» DATA FOR PROCESSING:
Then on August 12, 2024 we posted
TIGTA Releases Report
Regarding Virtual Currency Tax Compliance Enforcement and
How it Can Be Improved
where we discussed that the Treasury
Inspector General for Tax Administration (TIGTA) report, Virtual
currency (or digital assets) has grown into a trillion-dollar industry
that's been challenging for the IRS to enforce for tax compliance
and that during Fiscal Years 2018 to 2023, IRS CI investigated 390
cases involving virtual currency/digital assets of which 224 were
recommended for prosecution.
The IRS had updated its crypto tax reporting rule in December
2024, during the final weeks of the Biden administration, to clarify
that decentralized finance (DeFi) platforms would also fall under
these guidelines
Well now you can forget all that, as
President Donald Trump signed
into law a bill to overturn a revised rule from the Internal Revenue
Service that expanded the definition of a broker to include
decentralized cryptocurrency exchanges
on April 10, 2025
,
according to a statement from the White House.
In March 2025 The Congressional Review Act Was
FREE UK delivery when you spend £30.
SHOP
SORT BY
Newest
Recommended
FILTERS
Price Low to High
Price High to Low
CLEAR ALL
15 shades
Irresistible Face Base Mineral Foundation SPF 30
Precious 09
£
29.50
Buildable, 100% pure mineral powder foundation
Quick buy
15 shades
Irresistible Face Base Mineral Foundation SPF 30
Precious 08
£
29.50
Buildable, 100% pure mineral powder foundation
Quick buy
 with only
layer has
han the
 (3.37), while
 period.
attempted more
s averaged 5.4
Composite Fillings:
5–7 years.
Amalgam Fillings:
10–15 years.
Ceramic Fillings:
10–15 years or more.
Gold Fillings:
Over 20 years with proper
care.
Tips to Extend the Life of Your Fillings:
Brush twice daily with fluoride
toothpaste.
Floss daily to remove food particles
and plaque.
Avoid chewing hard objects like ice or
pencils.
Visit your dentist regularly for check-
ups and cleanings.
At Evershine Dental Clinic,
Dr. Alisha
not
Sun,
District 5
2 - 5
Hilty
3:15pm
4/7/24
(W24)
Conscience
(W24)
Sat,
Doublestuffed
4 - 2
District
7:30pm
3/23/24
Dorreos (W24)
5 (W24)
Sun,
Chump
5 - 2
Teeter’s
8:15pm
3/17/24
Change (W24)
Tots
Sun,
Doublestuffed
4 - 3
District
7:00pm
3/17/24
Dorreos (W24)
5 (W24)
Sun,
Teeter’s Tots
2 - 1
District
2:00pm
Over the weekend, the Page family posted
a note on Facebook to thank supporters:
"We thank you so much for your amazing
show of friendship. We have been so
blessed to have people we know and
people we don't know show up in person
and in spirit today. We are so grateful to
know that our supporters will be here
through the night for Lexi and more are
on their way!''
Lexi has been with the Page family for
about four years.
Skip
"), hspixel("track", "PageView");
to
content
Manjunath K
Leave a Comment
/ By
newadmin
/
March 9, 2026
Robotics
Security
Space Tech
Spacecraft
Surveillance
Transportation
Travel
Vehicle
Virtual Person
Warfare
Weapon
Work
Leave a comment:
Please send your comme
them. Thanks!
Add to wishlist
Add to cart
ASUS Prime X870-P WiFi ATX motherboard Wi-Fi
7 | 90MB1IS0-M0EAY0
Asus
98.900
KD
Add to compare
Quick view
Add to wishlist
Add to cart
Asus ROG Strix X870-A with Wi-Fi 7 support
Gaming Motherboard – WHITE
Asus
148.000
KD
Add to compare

--

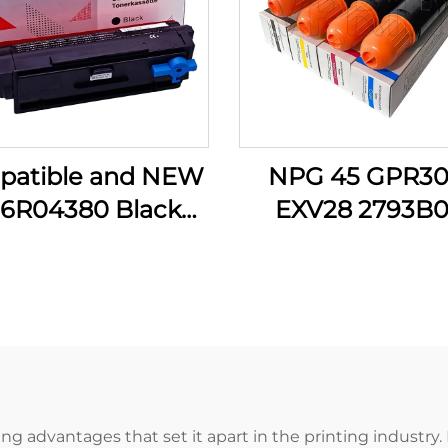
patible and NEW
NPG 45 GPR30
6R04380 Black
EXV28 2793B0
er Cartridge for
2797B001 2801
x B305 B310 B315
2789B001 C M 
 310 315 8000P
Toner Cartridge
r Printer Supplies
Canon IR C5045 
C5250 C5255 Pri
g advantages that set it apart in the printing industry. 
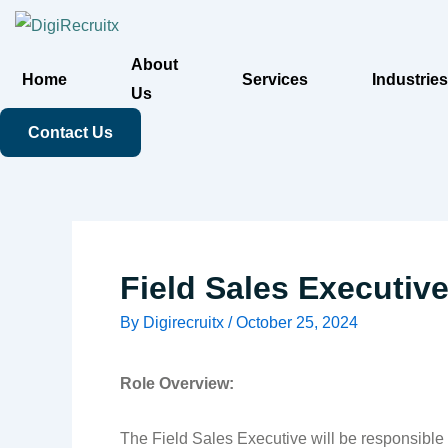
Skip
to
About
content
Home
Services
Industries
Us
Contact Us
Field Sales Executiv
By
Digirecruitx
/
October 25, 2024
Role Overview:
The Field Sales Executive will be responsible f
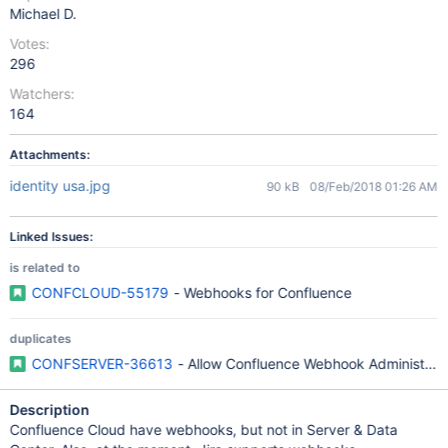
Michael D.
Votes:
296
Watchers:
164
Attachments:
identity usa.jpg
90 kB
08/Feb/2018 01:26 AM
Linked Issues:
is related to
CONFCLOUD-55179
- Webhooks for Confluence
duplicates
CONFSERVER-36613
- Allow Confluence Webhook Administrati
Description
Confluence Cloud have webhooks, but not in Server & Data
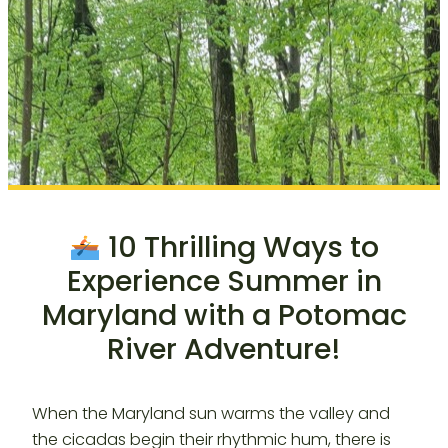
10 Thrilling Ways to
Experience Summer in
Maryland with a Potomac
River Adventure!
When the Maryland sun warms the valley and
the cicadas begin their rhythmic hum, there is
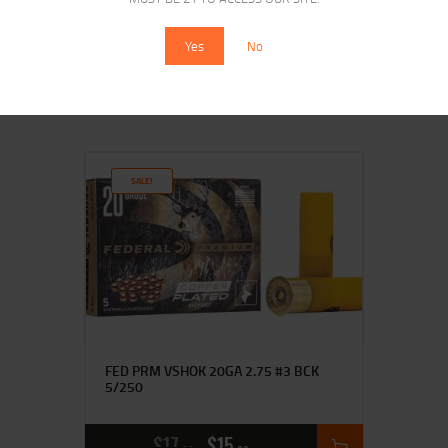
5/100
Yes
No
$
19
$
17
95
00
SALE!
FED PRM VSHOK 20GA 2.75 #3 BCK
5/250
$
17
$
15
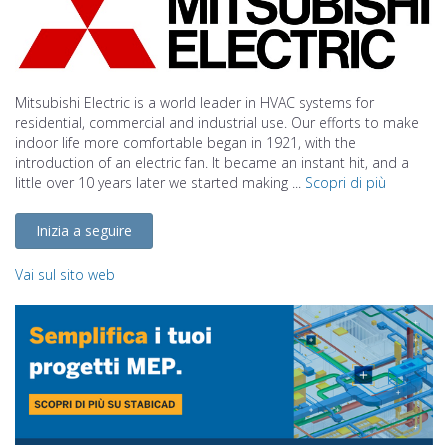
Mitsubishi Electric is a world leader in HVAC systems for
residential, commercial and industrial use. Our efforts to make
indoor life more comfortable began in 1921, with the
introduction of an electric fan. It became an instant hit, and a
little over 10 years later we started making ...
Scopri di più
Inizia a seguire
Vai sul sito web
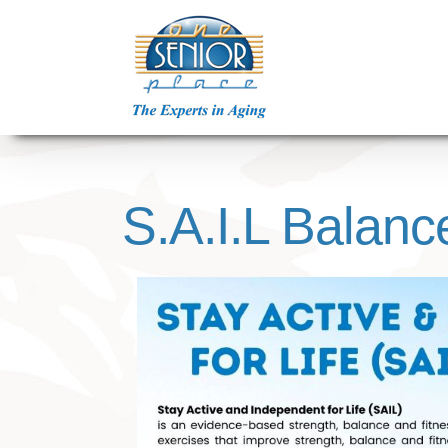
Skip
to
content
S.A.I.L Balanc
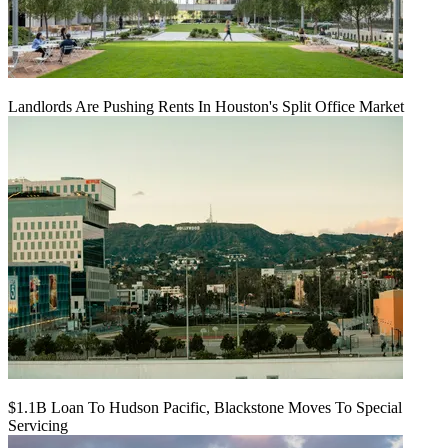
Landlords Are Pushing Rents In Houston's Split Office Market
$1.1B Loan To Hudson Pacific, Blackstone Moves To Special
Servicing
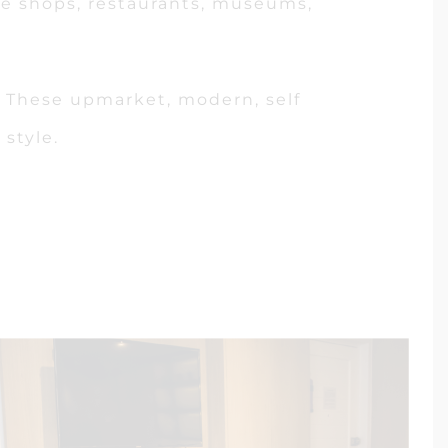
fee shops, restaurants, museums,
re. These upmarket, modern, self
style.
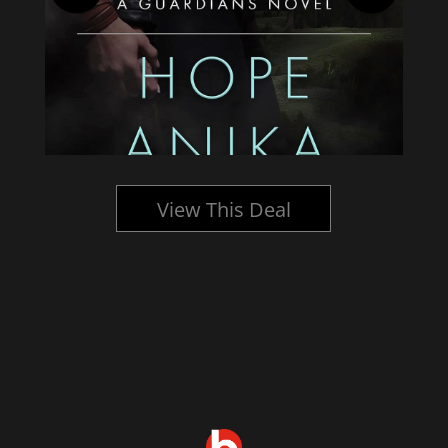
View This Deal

* * *

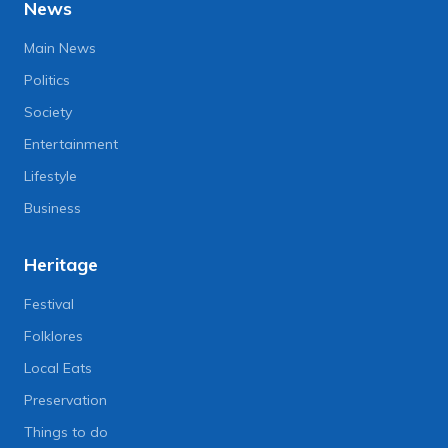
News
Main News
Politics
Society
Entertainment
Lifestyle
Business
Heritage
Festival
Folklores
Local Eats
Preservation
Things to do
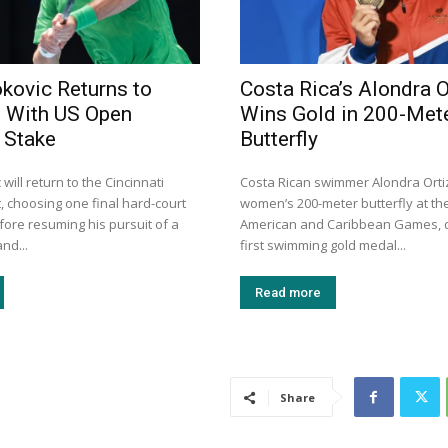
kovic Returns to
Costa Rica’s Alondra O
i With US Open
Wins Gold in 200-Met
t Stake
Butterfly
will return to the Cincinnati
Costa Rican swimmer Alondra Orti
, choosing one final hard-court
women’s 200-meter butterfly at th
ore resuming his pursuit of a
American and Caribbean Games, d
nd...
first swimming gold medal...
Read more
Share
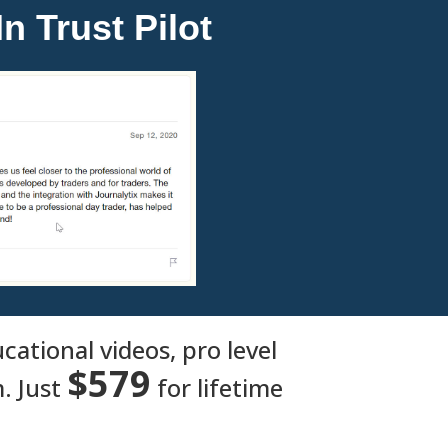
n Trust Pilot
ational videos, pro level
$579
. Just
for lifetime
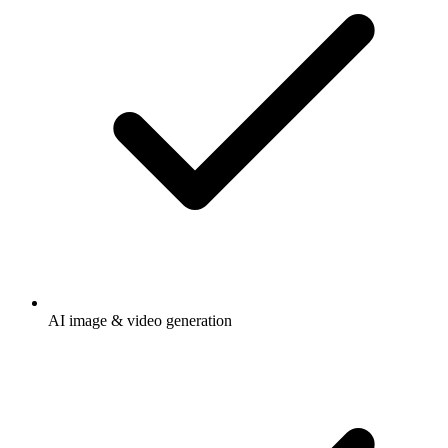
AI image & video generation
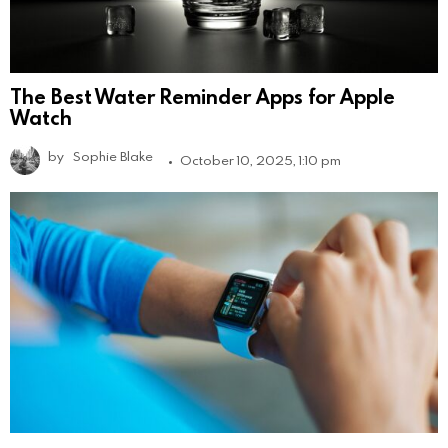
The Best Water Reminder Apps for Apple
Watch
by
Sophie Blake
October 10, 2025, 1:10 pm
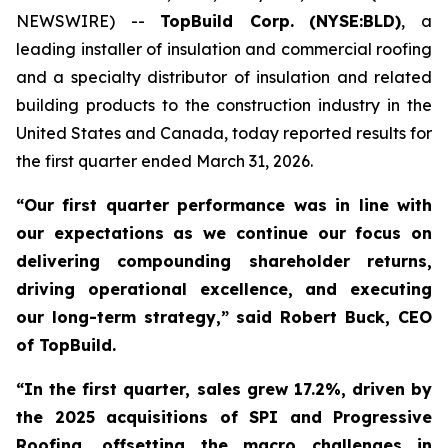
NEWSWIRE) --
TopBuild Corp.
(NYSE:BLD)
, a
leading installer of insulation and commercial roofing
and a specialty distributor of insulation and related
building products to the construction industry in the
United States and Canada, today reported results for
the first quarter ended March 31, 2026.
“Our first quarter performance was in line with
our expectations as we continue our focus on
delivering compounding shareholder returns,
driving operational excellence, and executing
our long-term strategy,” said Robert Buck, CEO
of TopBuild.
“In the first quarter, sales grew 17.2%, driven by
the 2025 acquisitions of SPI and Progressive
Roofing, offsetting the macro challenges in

» TASK GOAL: Beginning with the line containing "Then on August 12, 2024 we posted" and ending with the line containing "Inspector General for", extract those lines exactly from the listing above, and only those.

» EXPECTED ANSWER:
Then on August 12, 2024 we posted
TIGTA Releases Report
Regarding Virtual Currency Tax Compliance Enforcement and
How it Can Be Improved
where we discussed that the Treasury
Inspector General for Tax Administration (TIGTA) report, Virtual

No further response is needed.